When the values held by a few people at the top of an organization do not fit or match the values of employees below them, this will generate problems within the overall company culture. This gap in values will often manifest itself in many different undesirable and detrimental ways.
In our newest book Lifting People Up: The Power of Recognition, we discuss the ill effects of top-down approaches to culture building, instead advocating for the identification of shared values which will link employees together through their united, collective weight. The shortcomings of the top-down approach revolve around the fact that, “Instead of aligning employees to a corporate strategy, [top-down approaches] create barriers to creativity and enthusiasm. To be meaningful, these values must be generated from within – from the bottom up. Shared values and norms are the glue that connects employees to each other and to the organization.”

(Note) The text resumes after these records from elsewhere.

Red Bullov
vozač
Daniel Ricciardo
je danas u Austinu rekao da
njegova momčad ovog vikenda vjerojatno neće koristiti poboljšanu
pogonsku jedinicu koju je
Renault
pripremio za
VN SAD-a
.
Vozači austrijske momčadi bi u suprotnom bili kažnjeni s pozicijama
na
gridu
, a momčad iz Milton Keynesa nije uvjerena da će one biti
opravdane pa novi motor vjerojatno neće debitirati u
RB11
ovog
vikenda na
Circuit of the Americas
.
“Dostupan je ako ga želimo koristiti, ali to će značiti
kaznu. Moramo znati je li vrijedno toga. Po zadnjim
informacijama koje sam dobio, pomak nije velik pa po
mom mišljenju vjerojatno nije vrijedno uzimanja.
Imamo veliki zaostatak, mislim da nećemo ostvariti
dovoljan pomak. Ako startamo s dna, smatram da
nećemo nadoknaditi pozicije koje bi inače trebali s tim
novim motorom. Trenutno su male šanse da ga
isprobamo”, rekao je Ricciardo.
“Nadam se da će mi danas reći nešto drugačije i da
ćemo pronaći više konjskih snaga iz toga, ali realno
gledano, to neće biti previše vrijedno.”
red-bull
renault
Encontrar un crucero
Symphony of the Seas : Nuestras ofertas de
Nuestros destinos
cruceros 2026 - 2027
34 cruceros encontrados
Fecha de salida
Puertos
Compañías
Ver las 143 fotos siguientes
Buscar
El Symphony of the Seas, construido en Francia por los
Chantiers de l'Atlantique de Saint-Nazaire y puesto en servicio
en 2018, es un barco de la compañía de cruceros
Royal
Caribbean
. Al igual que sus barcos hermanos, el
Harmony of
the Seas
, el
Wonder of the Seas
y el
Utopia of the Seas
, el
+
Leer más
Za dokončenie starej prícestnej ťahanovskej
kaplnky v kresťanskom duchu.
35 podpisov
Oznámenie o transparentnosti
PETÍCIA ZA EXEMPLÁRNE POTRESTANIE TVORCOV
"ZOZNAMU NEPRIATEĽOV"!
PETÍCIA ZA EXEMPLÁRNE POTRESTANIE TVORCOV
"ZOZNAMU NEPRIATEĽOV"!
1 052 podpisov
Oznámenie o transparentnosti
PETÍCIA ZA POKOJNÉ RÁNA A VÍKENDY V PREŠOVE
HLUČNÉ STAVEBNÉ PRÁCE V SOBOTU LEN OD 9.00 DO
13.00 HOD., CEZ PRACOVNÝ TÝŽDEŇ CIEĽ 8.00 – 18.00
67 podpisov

There are a few noteworthy examples of what can happen when there is a values gap or when the values come from the bottom up and shine throughout the entire organization. First, let’s take a fascinating look at a values gap that exists not within a business, but instead between generations of Chinese citizens. The values gap in this case gives a unique perspective into the rise of an interesting cultural phenomenon that recently went viral: renting a significant other.
Chinese New Year is a very big holiday in China and most people get together with family members to celebrate. This means most young professionals will travel back home to visit their parents. With China having the highest marriage rate in the world, there is a ton of pressure placed on people in their 20s, especially women, to find a spouse. Thus, to avoid the negative attention and scrutiny of remaining single, some young, single women and men in China would go so far as to “rent” a boyfriend or girlfriend to appease their parents during their visit back home, even creating backstories to cement the ruse.
There is a clear and distinct gap between the values of 20 somethings in China, who want the freedom to decide when and who they marry (or to decide to not marry at all), and their parents, who want do not want to see them enter their 30s unmarried no matter what. Marriage is seen by the older generation as the next step in adulthood, but this is not the same view held by the younger generation. This values gap is what ultimately led to the proliferation of these contrived “rental” dates. This family-level example is a microcosm of what can happen within a company or organization when the values are misaligned.
Conversely, one company leader named Tony Hseih is an excellent example of how collaborating and finding shared values with your employees can have a monumental impact on your company’s culture – in this case making it a very desirable and competitive company to work for. Tony’s company Zappos is widely known for being a little quirky and filled with ostentatious bravado, so that must mean Tony has a huge, flamboyant personality right? Wrong!
Tony instead chose to lead his company’s culture by allowing the values to be generated from the bottom up. He is a quiet, reserved leader, but he did a great job at making sure the employees he hired shared similar (outgoing and a bit unconventional) values. This has resulted in scores of applicants from around the country vying to work for him in what appears to be a very enjoyable workplace. Amazon purchased Zappos for $1.2 billion, and Jeff Bezos cited their values-based company culture as a big reason for the acquisition.